Today I gave a presentation in ISDA’10 about the recently published paper “Intelligent OLCBP Agent Model ofr RTS Games”. Below is this presentation !
My goal from this post is to simplify machine learning as much as possible. I have summarized what’s considered to be a summary in a question/answer form in order to let interested people get the big picture rapidly.
What is Machine Learning?
Machine learning is the study of computer algorithms to make the computer learn stuff. The learning is based on examples, direct experience or instruction. In general, machine learning is about learning to do better in the future based on what was experienced in the past.
What’s its relation to Artificial Intelligence?
Machine learning is a core subarea of Artiﬁcial Intelligence (AI) because:
- It is very unlikely that we will be able to build any kind of intelligent system capable of any of the facilities that we associate with intelligence, such as language or vision, without using learning to get there. These tasks are otherwise simply too diﬃcult to solve.
- We would not consider a system to be truly intelligent if it were incapable of learning since learning is at the core of intelligence.
Although a subarea of AI, machine learning also intersects broadly with other ﬁelds, especially statistics, but also mathematics, physics, theoretical computer science and more.
Examples of machine learning applications ?

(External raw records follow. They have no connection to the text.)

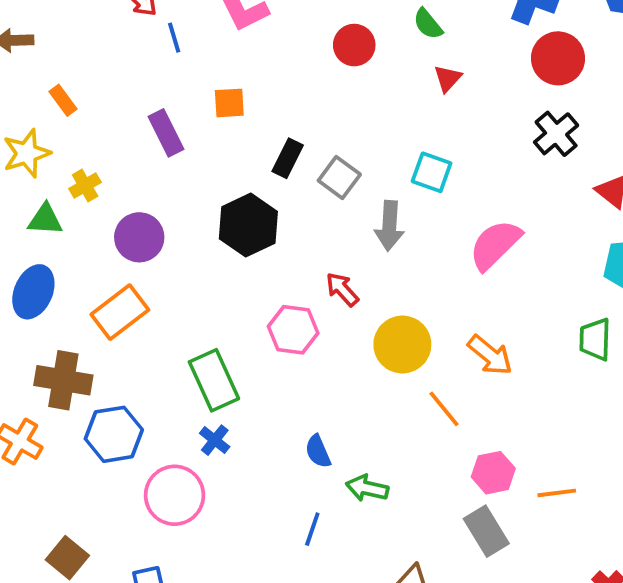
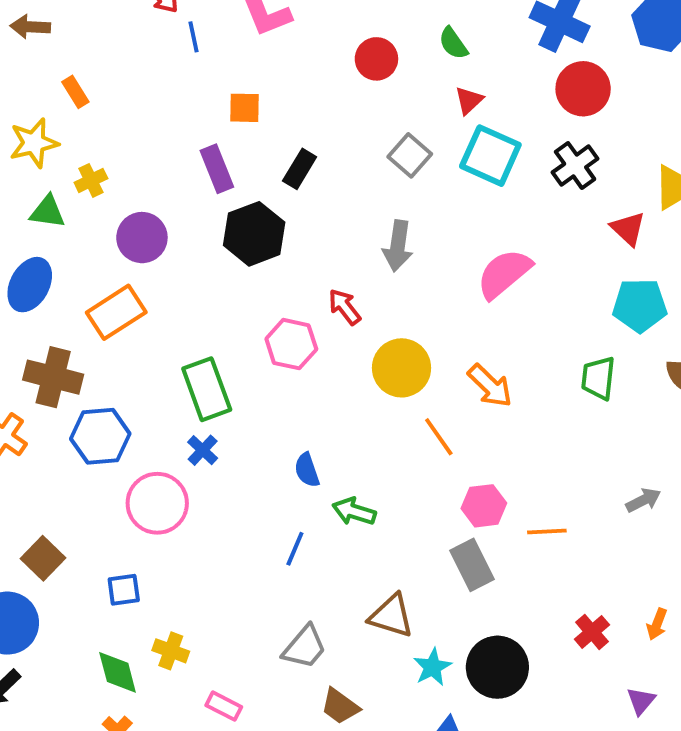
purple rectangle: (166, 133) -> (217, 169), moved
cyan square: (432, 172) -> (490, 156), moved, size x1.4
gray square: (339, 178) -> (410, 155), moved

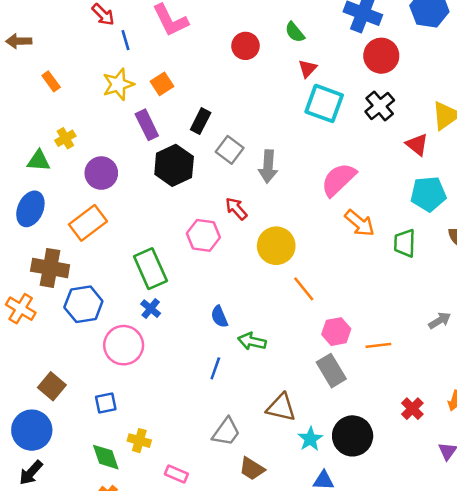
orange square: (245, 108) -> (162, 84), turned -30
yellow star: (34, 143) -> (118, 84), moved
gray square: (410, 155) -> (230, 150), moved
orange arrow: (490, 386) -> (360, 223), moved

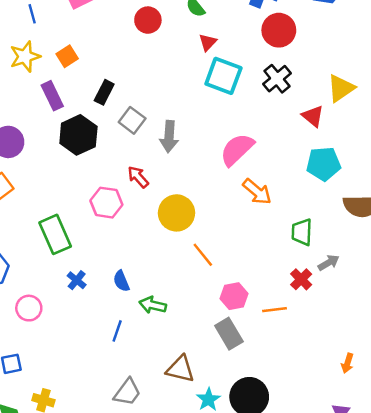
green trapezoid: (405, 243) -> (302, 232), moved
blue cross: (151, 309) -> (77, 280), moved
gray arrow: (440, 321) -> (329, 263), moved
pink circle: (124, 345) -> (29, 308), size x0.7
red cross: (412, 409) -> (301, 279), moved

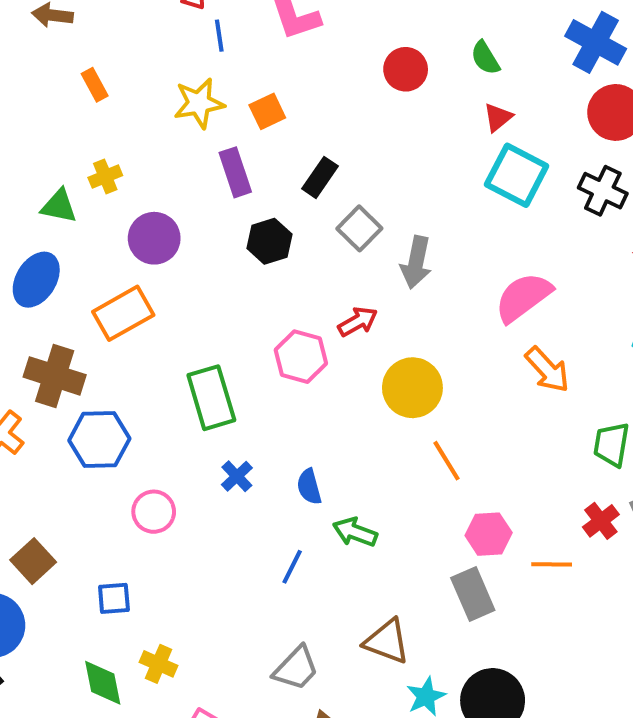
black cross: (277, 79) -> (603, 191), turned -32
black hexagon: (78, 135) -> (269, 241), size x0.7
red arrow: (138, 177) -> (358, 322), turned 95

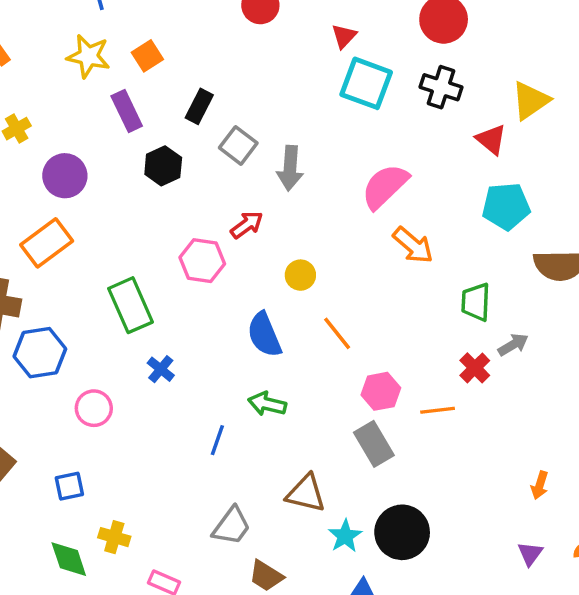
yellow star: (199, 103) -> (88, 56), turned 30
yellow circle: (412, 388) -> (300, 275), size x0.6
blue semicircle: (309, 487) -> (264, 335), moved, size x1.5

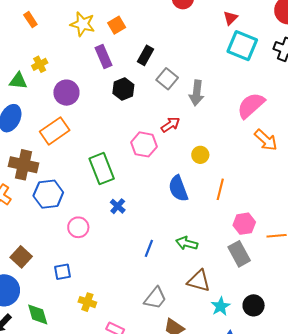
orange line: (337, 333) -> (220, 189), turned 50
green arrow: (267, 404) -> (187, 243), moved
black circle: (402, 532) -> (254, 305), size x0.7
green diamond: (69, 559) -> (38, 314), moved

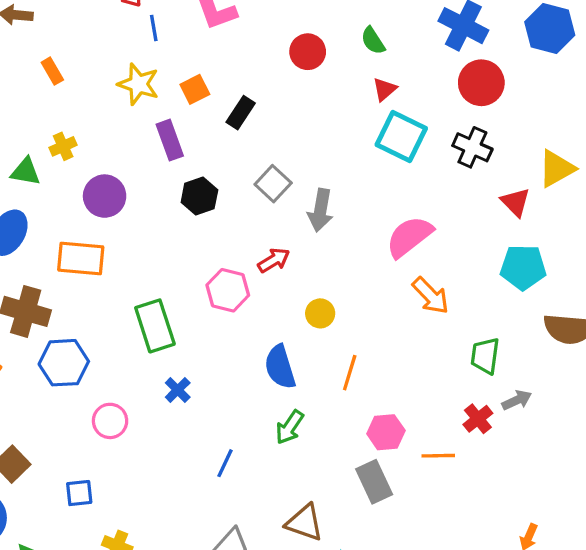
black rectangle: (145, 55) -> (241, 113), moved
orange rectangle: (55, 131) -> (81, 258), turned 36
green arrow: (187, 243) -> (290, 427), moved, turned -75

Optical Character Recognition (OCR) – Face Detection – Spam Filtering- Topic Spotting – Spoken language understanding – Medical Diagnosis – Customer Segmentation – Fraud Detection – Weather Prediction
Machine learning general approaches ?
Supervised learning simply makes the computer learn by showing it examples. An example of this could be telling the computer that a specific handwritten “Z” is really the letter “Z”. So afterward, when the computer is being questioned if this letter is a “Z” or not, it can answer.
A supervised learning problem could either be a classification or a regression. In classiﬁcation, we want to categorize objects into ﬁxed categories. In regression, on the other hand, we are trying to predict a real value. For instance, we may wish to predict how much it will rain tomorrow.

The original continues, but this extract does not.